Errori di valutazione – Nel Governo, si sa, il clima è rovente: Pdl e Lega sono ormai ufficiosamente separati in casa. A questo punto solo la consapevolezza che se cadesse Silvio anche il Federalismo avrebbe una battuta d’arresto, fa desistere Umberto Bossi, leader del Carroccio, a correre dal divorzista sacramentando al ritmo di “Föra Da’i Ball!”.

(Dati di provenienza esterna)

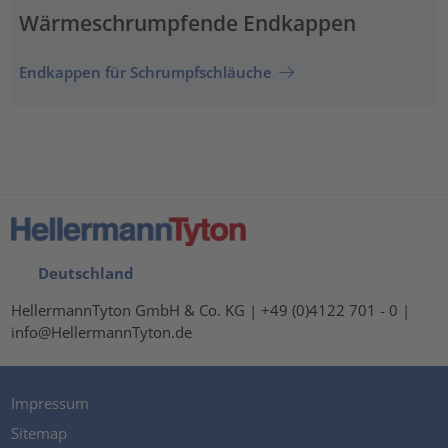
Wärmeschrumpfende Endkappen
Endkappen für Schrumpfschläuche
Deutschland
HellermannTyton GmbH & Co. KG | +49 (0)4122 701 - 0 |
info@HellermannTyton.de
Impressum
Sitemap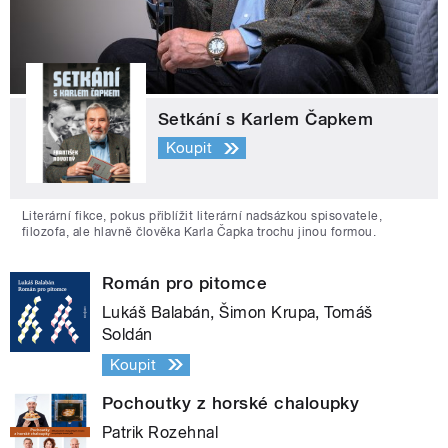
Setkání s Karlem Čapkem
Koupit
Literární fikce, pokus přiblížit literární nadsázkou spisovatele,
filozofa, ale hlavně člověka Karla Čapka trochu jinou formou.
Román pro pitomce
Lukáš Balabán, Šimon Krupa, Tomáš
Soldán
Koupit
Pochoutky z horské chaloupky
Patrik Rozehnal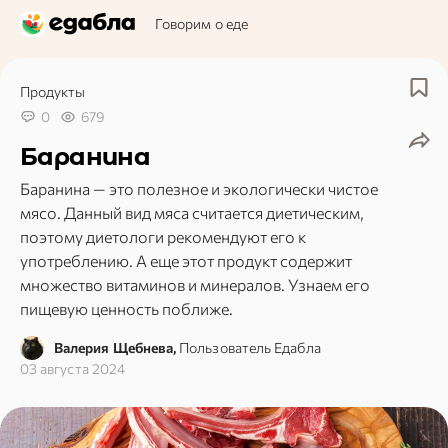
Говорим о еде
Продукты
0
679
Баранина
Баранина — это полезное и экологически чистое
мясо. Данный вид мяса считается диетическим,
поэтому диетологи рекомендуют его к
употреблению. А еще этот продукт содержит
множество витаминов и минералов. Узнаем его
пищевую ценность поближе.
Валерия Щебнева,
Пользователь Едабла
03 августа 2024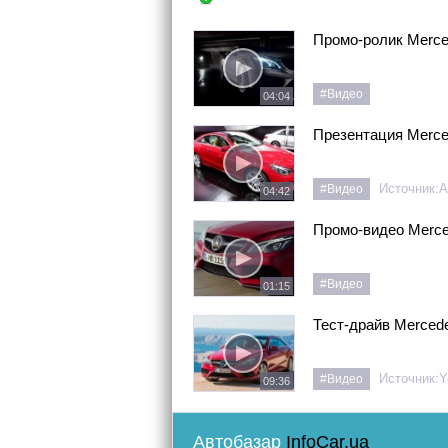
Промо-ролик Merce
#Видео
04:04
Презентация Merce
Источник:
A
#Видео
04:42
Промо-видео Merce
#Видео
01:15
Тест-драйв Merced
Источник:
Y
#Видео
09:36
Автобазар
InfoCar.ua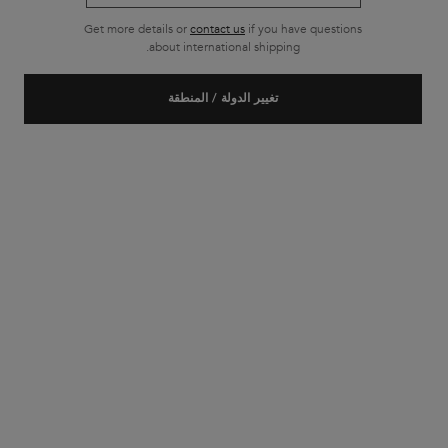
Get more details or
contact us
if you have questions
about international shipping.
تغيير الدولة / المنطقة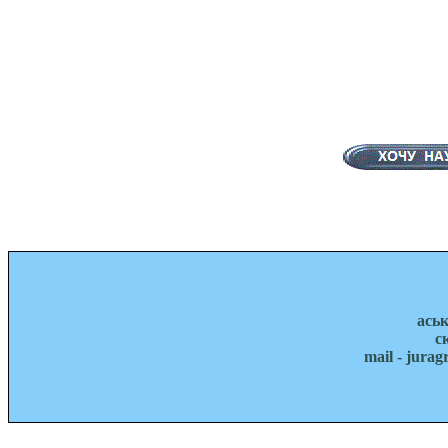
ась
с
mail - jura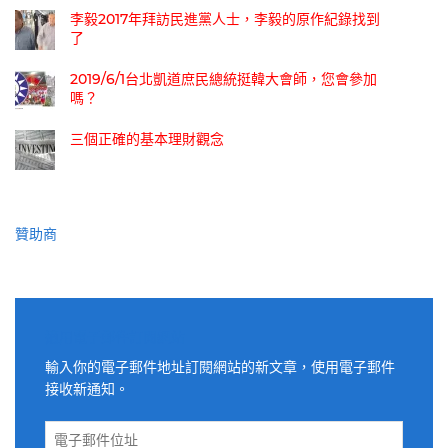
李毅2017年拜訪民進黨人士，李毅的原作紀錄找到
了
2019/6/1台北凱道庶民總統挺韓大會師，您會參加
嗎？
三個正確的基本理財觀念
贊助商
適用電子郵件訂閱網站
輸入你的電子郵件地址訂閱網站的新文章，使用電子郵件
接收新通知。
電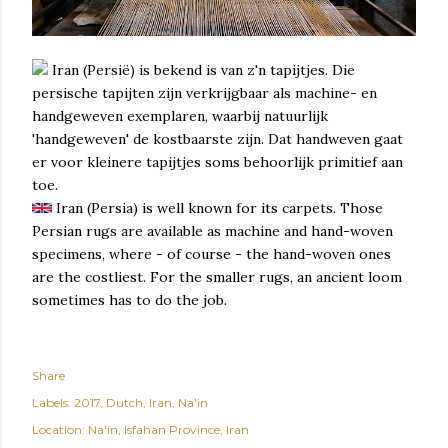
Iran (Persië) is bekend is van z'n tapijtjes. Die
persische tapijten zijn verkrijgbaar als machine- en
handgeweven exemplaren, waarbij natuurlijk
'handgeweven' de kostbaarste zijn. Dat handweven gaat
er voor kleinere tapijtjes soms behoorlijk primitief aan
toe.
Iran (Persia) is well known for its carpets. Those
Persian rugs are available as machine and hand-woven
specimens, where - of course - the hand-woven ones
are the costliest. For the smaller rugs, an ancient loom
sometimes has to do the job.
Share
Labels:
2017
Dutch
Iran
Na'in
Location:
Na'in, Isfahan Province, Iran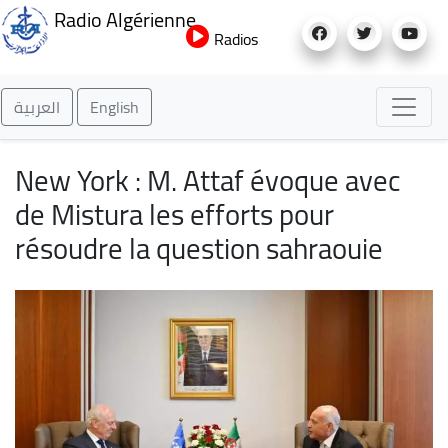
Aller
Radio Algérienne
au
Radios
contenu
principal
العربية
English
New York : M. Attaf évoque avec
de Mistura les efforts pour
résoudre la question sahraouie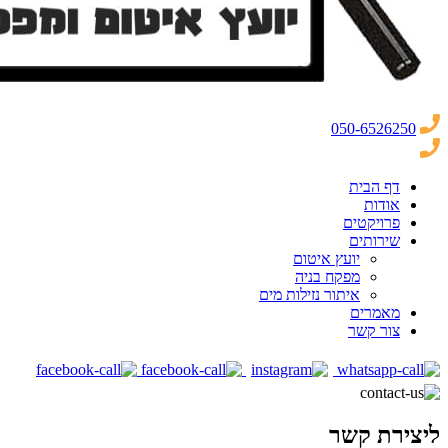
050-6526250
דף הבית
אודות
פרויקטים
שירותים
יועץ איטום
מפקח בניה
איתור נזילות מים
מאמרים
צור קשר
ליצירת קשר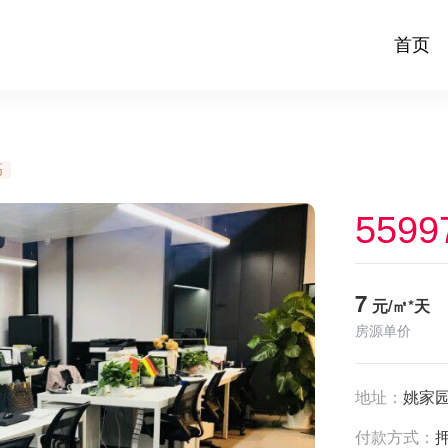
首页
高
5599
7
元/㎡*天
房源单价
地址：
姚家园
付款方式：
押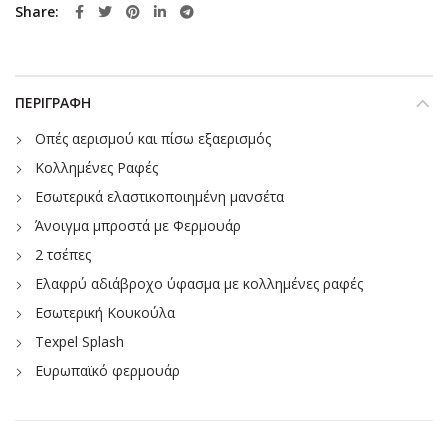
Share
ΠΕΡΙΓΡΑΦΉ
Οπές αερισμού και πίσω εξαερισμός
Κολλημένες Ραφές
Εσωτερικά ελαστικοποιημένη μανσέτα
Άνοιγμα μπροστά με Φερμουάρ
2 τσέπες
Ελαφρύ αδιάβροχο ύφασμα με κολλημένες ραφές
Εσωτερική Κουκούλα
Texpel Splash
Ευρωπαϊκό φερμουάρ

Tuttavia, neppure l’opposizione – che pure dovrebbe già pregustare il sapor di un Governo tecnico – dorme notti tranquille. Le ragioni sono tante a cominciare dall’entusiasmo con il quale il Pd, lo scorso marzo, accettò la risoluzione ONU 1793, sostenendo la necessità di una guerra contro la Libia di Muammar Gheddafi in difesa della libertà dei popoli oppressi. Insomma, l’opposizione del “no alla guerra senza se e senza ma” ha cambiato idea. Il perché è presto detto: la maggioranza, in quei giorni, era unitamente contraria all’intervento, dunque il Pd sceglieva la strada contraria. Come da copione, senza una politica né una visione d’insieme del contesto socio-economico che il conflitto avrebbe comportato per il nostro Paese, i Democratici hanno fatto quello che da sempre fanno: ostruzionismo a Berlusconi. Tanto più che c’era il sostegno anche di Napolitano, il quale rispolverato il vecchio spirito comunista, appoggiava paternamente la rivolta di piazza che molti credevano sarebbe finita in mezza giornata.

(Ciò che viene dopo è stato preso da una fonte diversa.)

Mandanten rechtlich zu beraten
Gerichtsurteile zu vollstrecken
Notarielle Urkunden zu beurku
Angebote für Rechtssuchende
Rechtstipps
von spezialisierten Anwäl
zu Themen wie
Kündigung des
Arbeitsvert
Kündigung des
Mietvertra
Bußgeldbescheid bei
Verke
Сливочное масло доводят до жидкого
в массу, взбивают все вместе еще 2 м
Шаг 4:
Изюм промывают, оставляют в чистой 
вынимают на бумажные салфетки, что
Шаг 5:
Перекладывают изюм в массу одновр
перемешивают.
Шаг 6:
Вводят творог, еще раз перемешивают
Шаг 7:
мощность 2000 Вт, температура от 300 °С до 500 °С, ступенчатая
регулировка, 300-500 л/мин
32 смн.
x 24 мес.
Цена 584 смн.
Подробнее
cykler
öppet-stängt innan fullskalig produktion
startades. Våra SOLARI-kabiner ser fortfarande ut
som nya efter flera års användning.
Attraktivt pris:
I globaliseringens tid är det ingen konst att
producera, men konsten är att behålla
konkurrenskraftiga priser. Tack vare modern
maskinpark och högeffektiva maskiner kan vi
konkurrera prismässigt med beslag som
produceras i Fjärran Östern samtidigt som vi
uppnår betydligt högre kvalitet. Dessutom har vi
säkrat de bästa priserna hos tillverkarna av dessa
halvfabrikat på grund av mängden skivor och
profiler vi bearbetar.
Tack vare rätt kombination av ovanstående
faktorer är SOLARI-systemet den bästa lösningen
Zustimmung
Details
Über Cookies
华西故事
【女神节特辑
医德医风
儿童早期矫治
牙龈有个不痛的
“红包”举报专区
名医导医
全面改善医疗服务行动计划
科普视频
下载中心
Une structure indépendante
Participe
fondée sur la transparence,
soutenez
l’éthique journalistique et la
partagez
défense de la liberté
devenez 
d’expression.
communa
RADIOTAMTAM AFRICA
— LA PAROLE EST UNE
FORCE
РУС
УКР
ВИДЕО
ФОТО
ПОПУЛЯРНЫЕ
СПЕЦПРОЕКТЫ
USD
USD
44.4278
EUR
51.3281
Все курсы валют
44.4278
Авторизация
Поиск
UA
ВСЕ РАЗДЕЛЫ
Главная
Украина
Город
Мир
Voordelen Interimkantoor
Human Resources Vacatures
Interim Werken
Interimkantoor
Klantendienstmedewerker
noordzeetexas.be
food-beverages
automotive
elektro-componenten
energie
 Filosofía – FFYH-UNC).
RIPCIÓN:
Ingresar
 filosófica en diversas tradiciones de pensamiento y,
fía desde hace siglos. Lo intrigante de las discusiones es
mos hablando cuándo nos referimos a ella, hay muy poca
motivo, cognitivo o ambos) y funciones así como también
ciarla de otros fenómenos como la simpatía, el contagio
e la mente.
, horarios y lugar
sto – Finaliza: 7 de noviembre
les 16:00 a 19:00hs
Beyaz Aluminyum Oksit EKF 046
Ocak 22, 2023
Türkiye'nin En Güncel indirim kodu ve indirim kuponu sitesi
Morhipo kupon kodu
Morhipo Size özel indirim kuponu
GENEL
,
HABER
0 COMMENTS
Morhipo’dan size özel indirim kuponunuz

Mozione – Adesso, però, la situazione è cambiata. La guerra continua, il Governo traballa e il premier Berlusconi latita. Per l’opposizione sarebbe arrivato il momento di agire: la mozione presentata da Dario Franceschini (Pd) e discussa in Parlamento martedì prossimo, ha giusto lo scopo di contare i numeri della maggioranza sulla questione libica e valutare se il Pdl, ovvero Silvio, gode ancora della base leghista. In caso contrario si darebbe il via alla sfiducia e si aprirebbe ad un Governo tecnico.

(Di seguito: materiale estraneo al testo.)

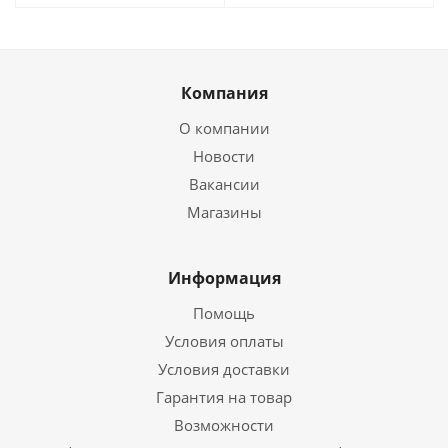
Компания
О компании
Новости
Вакансии
Магазины
Информация
Помощь
Условия оплаты
Условия доставки
Гарантия на товар
Возможности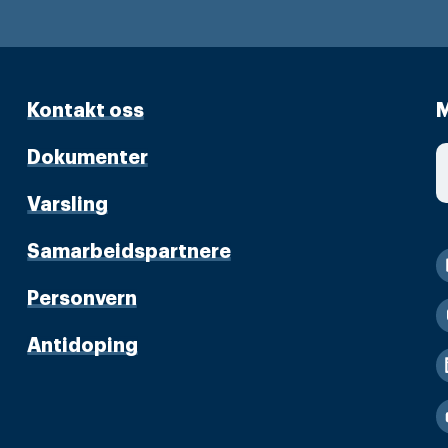
Kontakt oss
M
Dokumenter
Varsling
Samarbeidspartnere
Personvern
Antidoping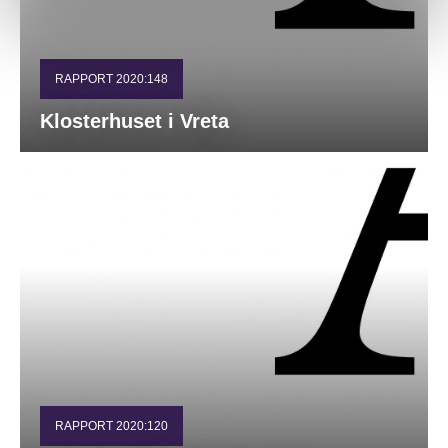
RAPPORT 2020:148
Klosterhuset i Vreta
RAPPORT 2020:120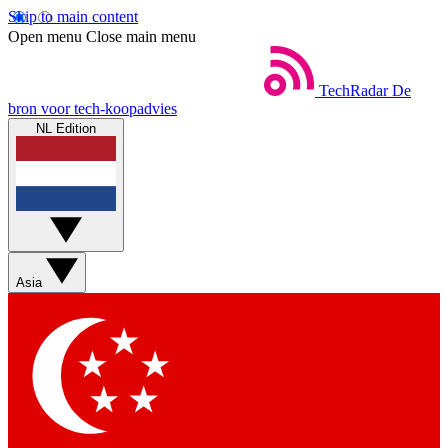
Skip to main content
Open menu
Close main menu
TechRadar
De
bron voor tech-koopadvies
NL Edition
Asia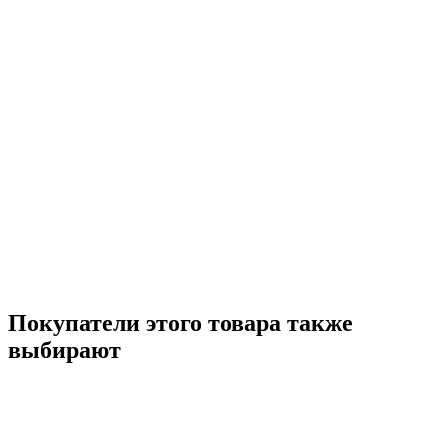
Покупатели этого товара также
выбирают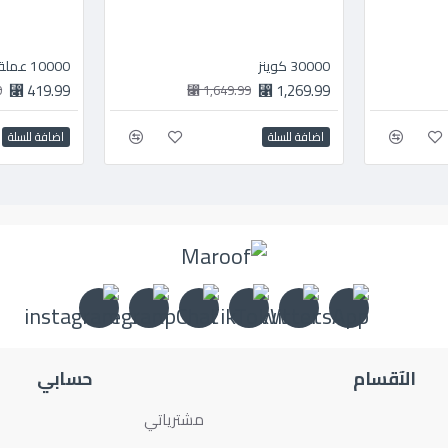
30000 كوينز
10000 عملة
419.99 ⃁
1,269.99 ⃁
⃁
1,649.99 ⃁
اضافة للسلة
اضافة للسلة
الآقسام
حسابي
مشترياتي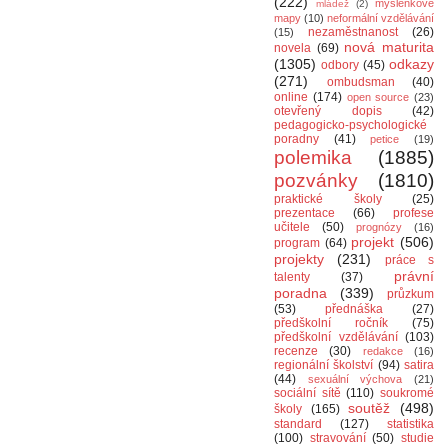
(222)
myšlenkové
mládež
(2)
mapy
(10)
neformální vzdělávání
nezaměstnanost
(26)
(15)
nová maturita
novela
(69)
(1305)
odkazy
odbory
(45)
(271)
ombudsman
(40)
online
(174)
open source
(23)
otevřený dopis
(42)
pedagogicko-psychologické
poradny
(41)
petice
(19)
polemika
(1885)
pozvánky
(1810)
praktické školy
(25)
prezentace
(66)
profese
učitele
(50)
prognózy
(16)
projekt
(506)
program
(64)
projekty
(231)
práce s
právní
talenty
(37)
poradna
(339)
průzkum
(53)
přednáška
(27)
předškolní ročník
(75)
předškolní vzdělávání
(103)
recenze
(30)
redakce
(16)
regionální školství
(94)
satira
(44)
sexuální výchova
(21)
sociální sítě
(110)
soukromé
soutěž
(498)
školy
(165)
standard
(127)
statistika
(100)
stravování
(50)
studie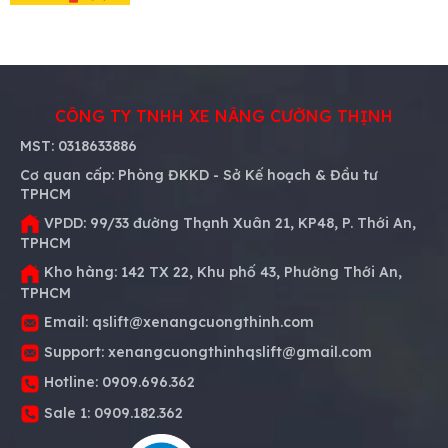
CÔNG TY TNHH XE NÂNG CƯỜNG THỊNH
MST:
0318633886
Cơ quan cấp:
Phòng ĐKKD - Sở Kế hoạch & Đầu tư
TPHCM
VPDD:
99/33 đường Thạnh Xuân 21, KP48, P. Thới An,
TPHCM
Kho hàng:
142 TX 22, Khu phố 43, Phường Thới An,
TPHCM
Email:
qslift@xenangcuongthinh.com
Support:
xenangcuongthinhqslift@gmail.com
Hotline:
0909.696.362
Sale 1:
0909.182.362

La sinistra - Dunque, tutto bene per il Pd? No. Questa mozione, in effetti, si sta rivelando un boomerang anche per l’opposizione, la quale sull’argomento guerra ha almeno 3 correnti: i favorevoli alle armi, i pacifisti vecchia maniera e coloro che, più semplicemente, desiderano assecondare i moniti di Giorgio Napolitano. E quest’ultimo è imbarazzato. In effetti Papà Giorgio, firmando la risoluzione 1793 in qualità di capo del Consiglio supremo della Difesa, ha dato all’ONU, alla Nato e all’Europa la garanzia che l’Italia non avrebbe rifiutato sostegno e basi militari agli alleati. Poi, il consenso di Berlusconi alle bombe ha reso ancora più vicolante il patto e ora ritirare la parola data e le armi pronte equivarrebbe a screditarsi irrimediabilmente di fronte al mondo o, come ha osservato giorni fa Stefano Folli, “suicidarsi in mondovisione”. In 2 parole, se il Governo cade per la Libia o Berlusconi ci ripensa (come vorrebbe il Senatur), perdiamo tutti la faccia. Senza contare che perderemmo anche le briciole di quei contratti petroliferi che avevamo con Gheddafi e che la Francia, pare, abbia già provveduto a soffiarci da sotto il naso. Quindi, all’uomo della Costituzione non resta che asciugarsi il sudore dalla fronte, insistere rammentando a tutti l’obbligo alla coerenza intituzionale e sfoderare frasi ad effetto: le bombe come “un naturale sviluppo della missione, nel solco del voto parlamentare di marzo”. Poco importa se poi il “naturale sviluppo” fa a cazzotti con l’ar. 11 della Costituzione. C’est la vie et la real politique.

Pier Luigi Bersani, segretario Pd

Inoltre, se l’esecutivo capitombolasse, chiunque entrerebbe oggi al Governo, dovrebbe fronteggiare l’emergenza clandestini, quella economica, quella sempre verde della spazzatura di Napoli e i rapporti con la UE alle soglie del riesamine di Schengen. Periodo snervante e poco attraente.

Elettorato – Resta da capire, però, come gli elettori del Pd prenderebbero un voto unitario con il Pdl, ovvero con  Berlusconi. Forse, non bene. Naturale: dopo 20 anni in attesa della grande mossa della coalizione in perenne opposizione, vedere i Democratici in appoggio al Governo provocherebbe travasi di bile anche al meno anti-berlusconiano. Basta questo per desiderar di tracciare la X elettorale su altra bandiera. Magari sull’IDV di Antonio Di Pietro che del no a Silvio ha fatto ragione di vita. O ancora meglio, rivolgersi alla Lega che oramai è la sola a contrapporsi al Governo come alternativa politica… Roba da matti, appunto.